More than 1,000 rally and march in protest of Trump's victory

After the rally, demonstrators begin marching north on Broad Street.

More than 1,000 people rallied near City Hall and then marched on Broad Street on Wednesday night to protest the election victory of Donald Trump.

There was no sympathy expressed for the defeated Hillary Clinton by the mainly college-age crowd.

"Trump lies! Hillary cheats!" one man shouted from a bullhorn as the crowd gathered across the street from City Hall.

The local protesters joined thousands across the nation who took to the streets to express their disappointment or rejection of Tuesday's results. In downtown Oakland, Calif., demonstrators smashed windows and set fires early Wednesday, just hours after Trump was declared the winner.

And on Wednesday night, protesters gathered in such disparate locales as Seattle; Portland, Ore.; Chicago; Los Angeles; Boston; Austin, Texas; and outside the Trump Tower in New York City.

In Philadelphia, the protesters held up signs declaring "End White Supremacy," "End Islamophobia" and "Pussy Grabs Back" with the hashtag #NotMyPresident.

The crowd cheered speakers who espoused the campaign pledges of Sen. Bernie Sanders (I. Vt.), including forgiving all student debt. When the speeches ended, the protesters clamored for a march and started moving north on Broad.

There was a heavy police presence, but officers appeared caught off guard by the sudden surge. Motorists found themselves caught in the middle of the march. Instead of complaining, many honked in support.

One young man who shouted his support of Trump was spat on by a protester. Police kept the two apart.

Anti-Trump chants loudly echoed between the taller buildings as the marchers passed Temple University and then turned around to head back to City Hall.

For Daniel Berry, 19, a civil engineering major at Temple, this was his first protest.

"It's a pretty uplifting experience," he said as he marched. "I haven't been a big political person until this election.

"This is my first time voting. I'm angry that I had to choose between the two worst people," he added.

Lindsey Wilson, 26, of South Philadelphia, said it was important that the international community see that there are Americans unhappy with the results of the election. She said she was not surprised by Trump's victory because she is from rural western Michigan.

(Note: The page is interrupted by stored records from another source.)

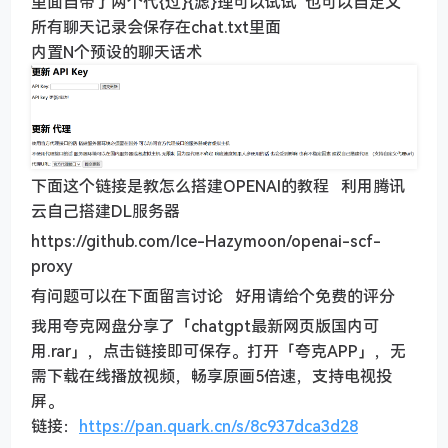
里面自带了两个代{过}{滤}理可以试试 也可以自定义
所有聊天记录会保存在chat.txt里面
内置N个预设的聊天话术
下面这个链接是教怎么搭建OPENAI的教程 利用腾讯
云自己搭建DL服务器
https://github.com/Ice-Hazymoon/openai-scf-
proxy
有问题可以在下面留言讨论 好用请给个免费的评分
我用夸克网盘分享了「chatgpt最新网页版国内可
用.rar」，点击链接即可保存。打开「夸克APP」，无
需下载在线播放视频，畅享原画5倍速，支持电视投
屏。
链接：
https://pan.quark.cn/s/8c937dca3d28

"I'm extremely disappointed in my adoptive state and my home state," said Wilson, who described herself as an unemployed farmer.

Wilson said she was all too familiar with Trump supporters.

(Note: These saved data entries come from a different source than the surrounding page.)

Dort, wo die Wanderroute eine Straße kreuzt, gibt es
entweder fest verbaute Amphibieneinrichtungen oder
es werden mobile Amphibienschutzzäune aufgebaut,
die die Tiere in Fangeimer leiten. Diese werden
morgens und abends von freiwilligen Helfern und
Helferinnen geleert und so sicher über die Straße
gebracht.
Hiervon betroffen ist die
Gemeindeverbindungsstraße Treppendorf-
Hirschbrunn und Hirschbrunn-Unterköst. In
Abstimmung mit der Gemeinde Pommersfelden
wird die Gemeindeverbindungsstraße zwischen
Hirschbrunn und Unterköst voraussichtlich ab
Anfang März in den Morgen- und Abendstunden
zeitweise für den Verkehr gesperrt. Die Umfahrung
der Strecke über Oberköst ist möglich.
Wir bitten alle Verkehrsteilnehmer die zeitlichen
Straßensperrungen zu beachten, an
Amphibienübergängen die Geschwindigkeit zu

"I've stared into their faces every day. I know them. These are my people," she said. "I think we get trapped in a bubble in Philly and think the rest of the world is like us."

Marty Harrison, 52, of Frankford, said the election showed the need for a new political party for the left.

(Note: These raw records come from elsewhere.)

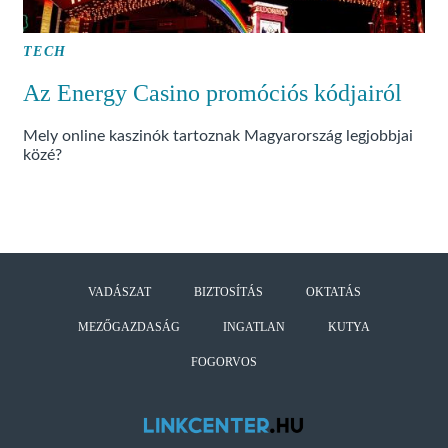
TECH
Az Energy Casino promóciós kódjairól
Mely online kaszinók tartoznak Magyarország legjobbjai
közé?
VADÁSZAT
BIZTOSÍTÁS
OKTATÁS
MEZŐGAZDASÁG
INGATLAN
KUTYA
FOGORVOS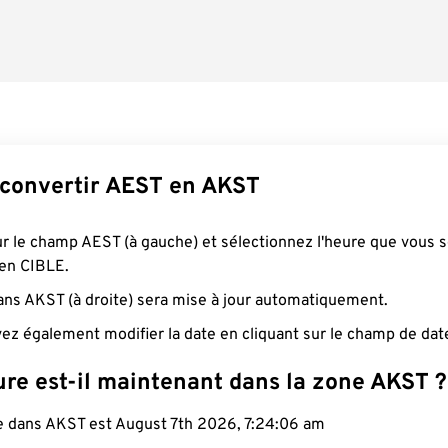
convertir AEST en AKST
ur le champ AEST (à gauche) et sélectionnez l'heure que vous 
 en CIBLE.
ans AKST (à droite) sera mise à jour automatiquement.
ez également modifier la date en cliquant sur le champ de dat
ure est-il maintenant dans la zone AKST ?
le dans AKST est August 7th 2026, 7:24:07 am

"I was a Bernie supporter. I think we need a new party for the 99 percent," said Harrison, a nurse at Temple University Hospital.

Democratic Party leaders "have shown themselves to be incompetent," Harrison said. She voted for Green Party candidate Jill Stein.

When asked whether she was happy with her vote, she paused for a moment.

"I couldn't in good conscience vote for Hillary," she answered.

Harrison expressed frustration with being told she needed to vote for mainstream Democrats because "this election is so important" and her issues would be dealt with afterward.

If nothing changes, she said, in four years "our choices are going to be worse."

On Thursday morning, the words NOT MY PRESIDENT were found spraypainted on a wall at City Hall.